▶ **Prompt**: Your answer is the lines below, exactly, from the one that contains "Hooga Alternatives – Red Light Therapy" through the one that contains "Career Advancement", both included.

━━━ Records for processing

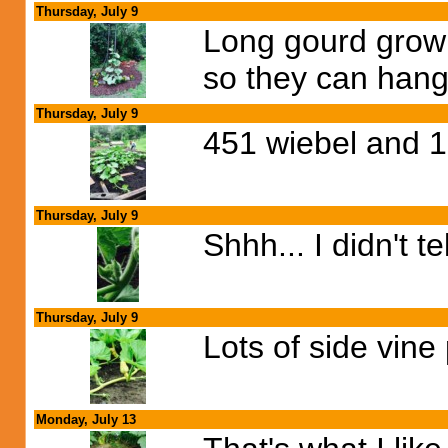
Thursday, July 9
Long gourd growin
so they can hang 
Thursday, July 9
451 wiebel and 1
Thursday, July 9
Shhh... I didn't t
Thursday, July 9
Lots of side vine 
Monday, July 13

━━━━━━
━━━ Records for processing

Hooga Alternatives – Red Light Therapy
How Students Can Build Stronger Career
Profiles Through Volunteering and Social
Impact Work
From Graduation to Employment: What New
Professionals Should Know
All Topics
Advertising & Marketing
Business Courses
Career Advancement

━━━━━━

▶ **Completed exercise**:
Hooga Alternatives – Red Light Therapy
How Students Can Build Stronger Career
Profiles Through Volunteering and Social
Impact Work
From Graduation to Employment: What New
Professionals Should Know
All Topics
Advertising & Marketing
Business Courses
Career Advancement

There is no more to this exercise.